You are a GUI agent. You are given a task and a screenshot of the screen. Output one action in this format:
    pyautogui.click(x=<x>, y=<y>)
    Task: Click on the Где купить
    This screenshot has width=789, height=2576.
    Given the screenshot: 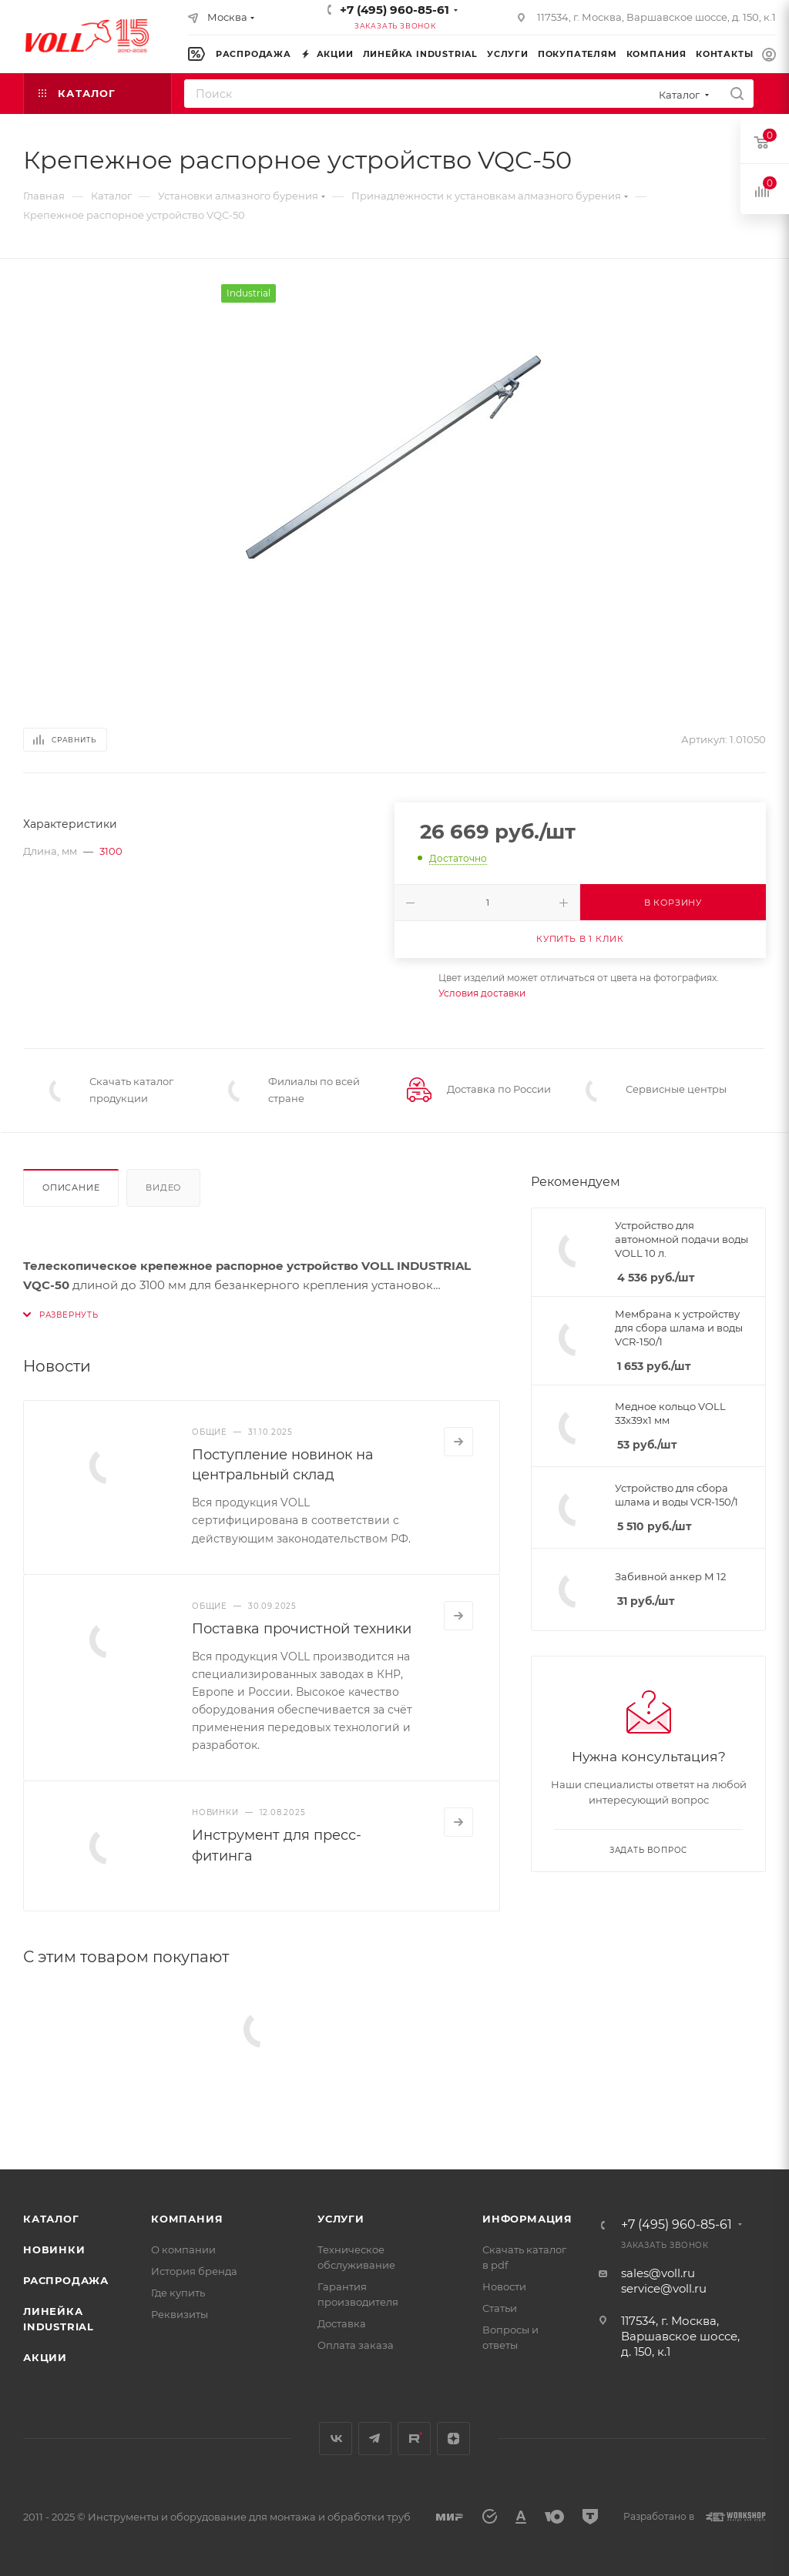 What is the action you would take?
    pyautogui.click(x=178, y=2292)
    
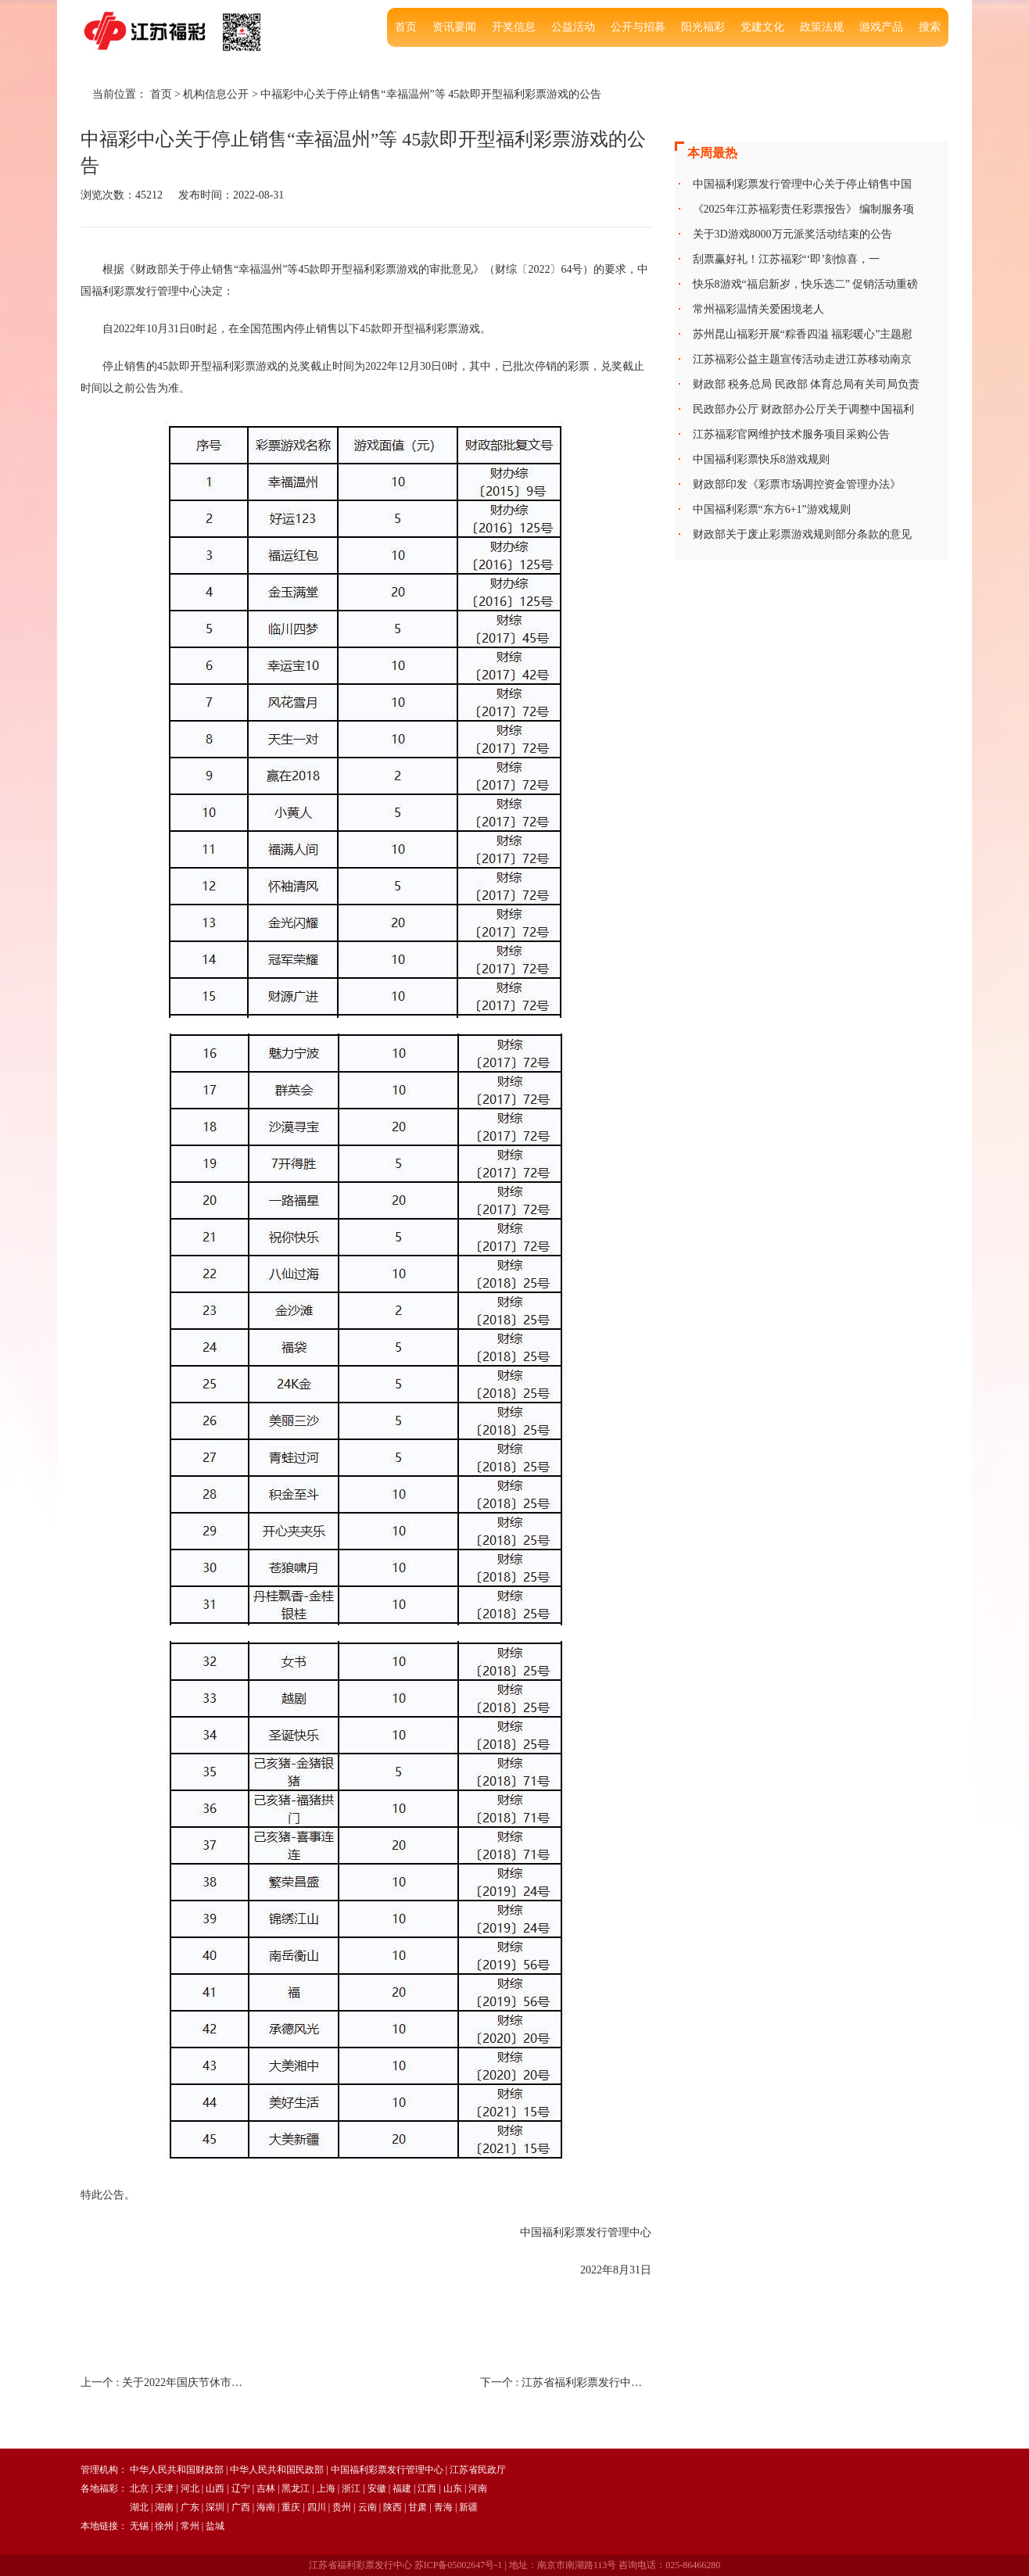 The image size is (1029, 2576). Describe the element at coordinates (761, 459) in the screenshot. I see `中国福利彩票快乐8游戏规则` at that location.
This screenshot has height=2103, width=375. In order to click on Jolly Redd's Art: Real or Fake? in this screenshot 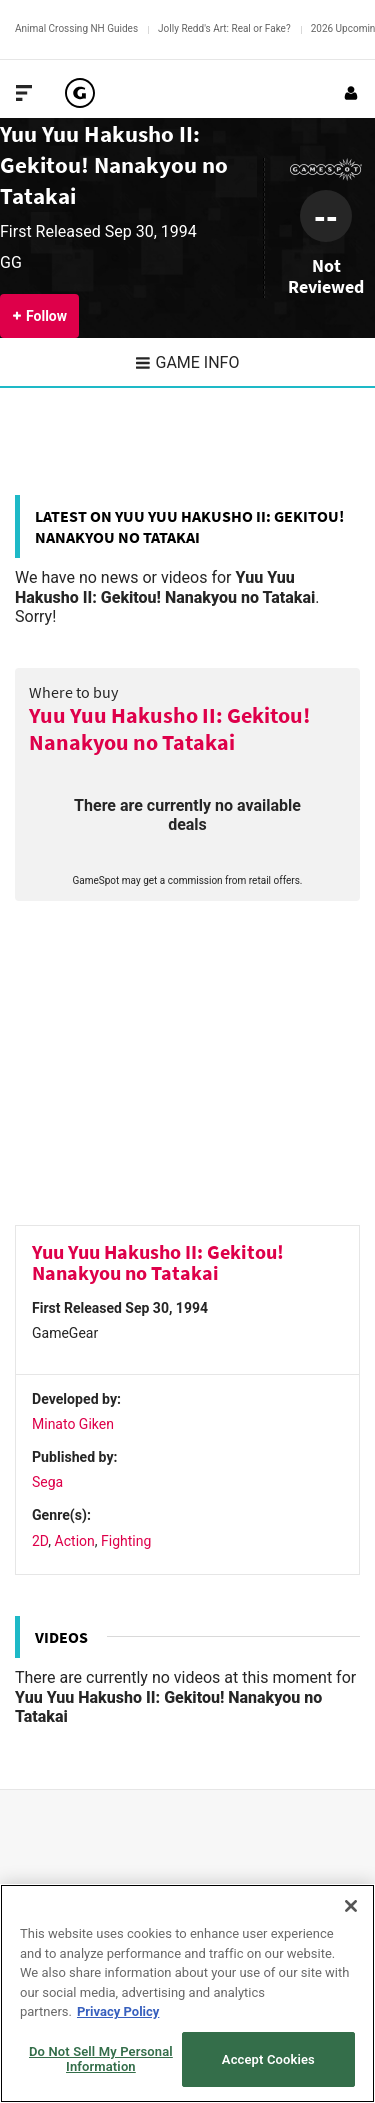, I will do `click(224, 28)`.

────

§ YOUR ASSIGNMENT
Lines from the start of the material above through the line containing "This screenshot has width=789, height=2576." are to be duplicated exactly, and only those.

§ SOLUTION TO THIS EXERCISE
You are a GUI agent. You are given a task and a screenshot of the screen. Output one action in this format:
    pyautogui.click(x=<x>, y=<y>)
    Task: Click on the Где купить
    This screenshot has width=789, height=2576.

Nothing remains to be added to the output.